Saat terjadi patologi birokrasi, misalnya maladministrasi, korupsi, dan lainnya, hal tersebut disebabkan adanya persepsi yang salah dan keliru sejak awal itu. Karena itu, menurut dia, kondisi tersebut menuntut setiap individu tidak hanya memberikan mandat kepada penyelenggara layanan publik, tetapi juga harus mengawasi sejauh mana negara menjalankan layanan publik.
Secara umum, ia menjelaskan, layanan publik adalah soal politik, bukan sebatas teknis atau teknokratik saja.

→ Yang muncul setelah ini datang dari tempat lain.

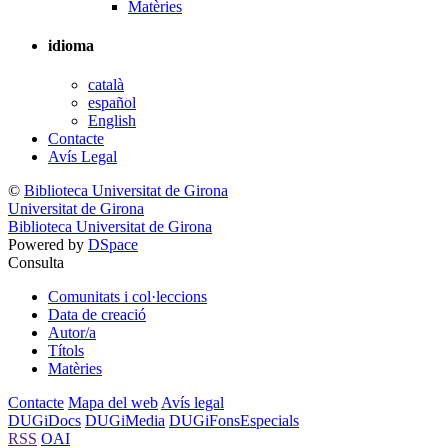
Matèries
idioma
català
español
English
Contacte
Avís Legal
©
Biblioteca Universitat de Girona
Universitat de Girona
Biblioteca Universitat de Girona
Powered by
DSpace
Consulta
Comunitats i col·leccions
Data de creació
Autor/a
Títols
Matèries
Contacte
Mapa del web
Avís legal
DUGiDocs
DUGiMedia
DUGiFonsEspecials
RSS
OAI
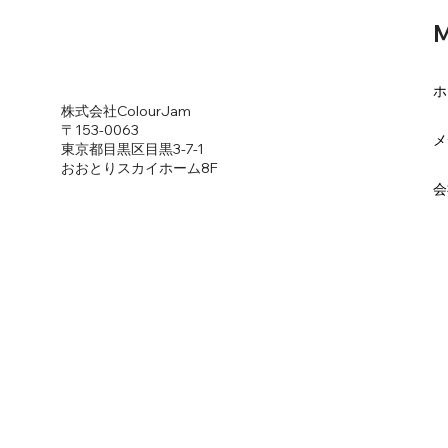
M
ホ
​株式会社ColourJam
​〒153-0063
メ
東京都目黒区目黒3-7-1
​おおとりスカイホーム8F
会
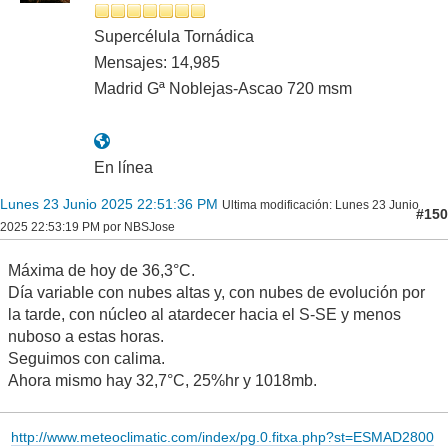
Supercélula Tornádica
Mensajes: 14,985
Madrid Gª Noblejas-Ascao 720 msm
En línea
Lunes 23 Junio 2025 22:51:36 PM
Ultima modificación
: Lunes 23 Junio
#150
2025 22:53:19 PM por NBSJose
Máxima de hoy de 36,3°C.
Día variable con nubes altas y, con nubes de evolución por
la tarde, con núcleo al atardecer hacia el S-SE y menos
nuboso a estas horas.
Seguimos con calima.
Ahora mismo hay 32,7°C, 25%hr y 1018mb.
http://www.meteoclimatic.com/index/pg.0.fitxa.php?st=ESMAD2800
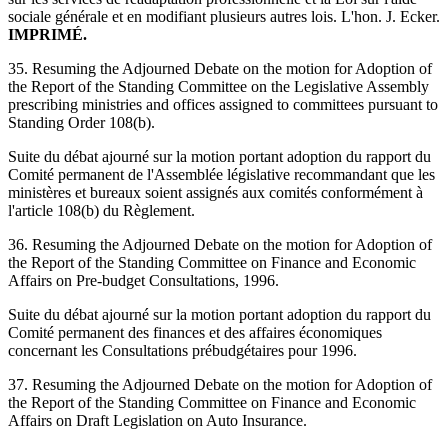
sociale générale et en modifiant plusieurs autres lois. L'hon. J. Ecker.
IMPRIMÉ.
35. Resuming the Adjourned Debate on the motion for Adoption of
the Report of the Standing Committee on the Legislative Assembly
prescribing ministries and offices assigned to committees pursuant to
Standing Order 108(b).
Suite du débat ajourné sur la motion portant adoption du rapport du
Comité permanent de l'Assemblée législative recommandant que les
ministères et bureaux soient assignés aux comités conformément à
l'article 108(b) du Règlement.
36. Resuming the Adjourned Debate on the motion for Adoption of
the Report of the Standing Committee on Finance and Economic
Affairs on Pre-budget Consultations, 1996.
Suite du débat ajourné sur la motion portant adoption du rapport du
Comité permanent des finances et des affaires économiques
concernant les Consultations prébudgétaires pour 1996.
37. Resuming the Adjourned Debate on the motion for Adoption of
the Report of the Standing Committee on Finance and Economic
Affairs on Draft Legislation on Auto Insurance.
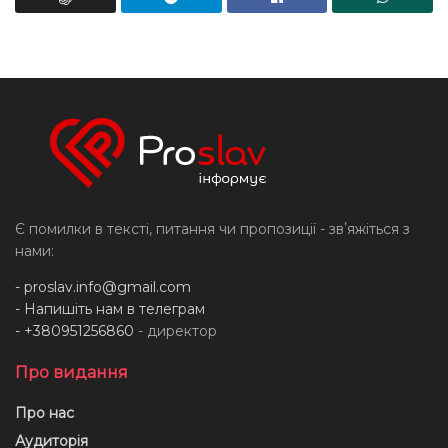
Є помилки в тексті, питання чи пропозиції - звʼяжіться з
нами:
-
proslav.info@gmail.com
- Напишіть нам в телеграм
- +380951256860
- директор
Про видання
Про нас
Аудиторія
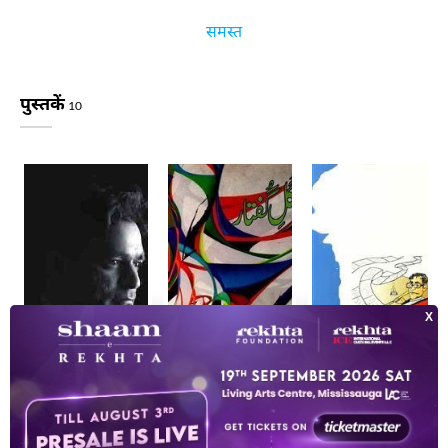
समस्त
पुस्तकें
10
Crescendo
गुल-ए-गुफ़्तार
कार-ए-ज़बाँ दराज़ है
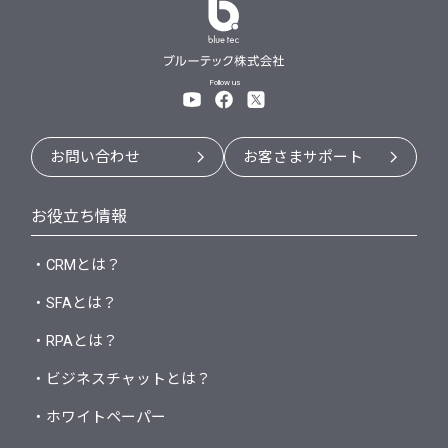
Follow us
お問い合わせ
お客さまサポート
お役立ち情報
・CRMとは？
・SFAとは？
・RPAとは？
・ビジネスチャットとは？
・ホワイトペーパー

Sebab, layanan publik menyangkut hubungan negara dengan masyarakat.
Hubungan tersebut ditandai dengan relasi ekonomi, politik, hak, dan kewajiban dari kedua belah pihak, yakni pemerintah dan masyarakat. Dari sisi warga, secara politik kewajiban atau bagian dari tanggung jawab sebagai warga negara, yakni ikut memilih dan menempatkan seseorang dalam posisi sebagai pejabat publik.
Secara ekonomi, setiap individu memiliki kewajiban membayar pajak, retribusi, dan lainnya. Jika kewajiban secara politik dan ekonomi telah dilaksanakan oleh masyarakat, maka mandat yang diberikan oleh publik harus dilaksanakan pemerintah melalui kebijakan publik.
"Jadi, hubungan negara dengan masyarakat itu sesungguhnya hubungan antara mandat dan akuntabilitas," jelas dia.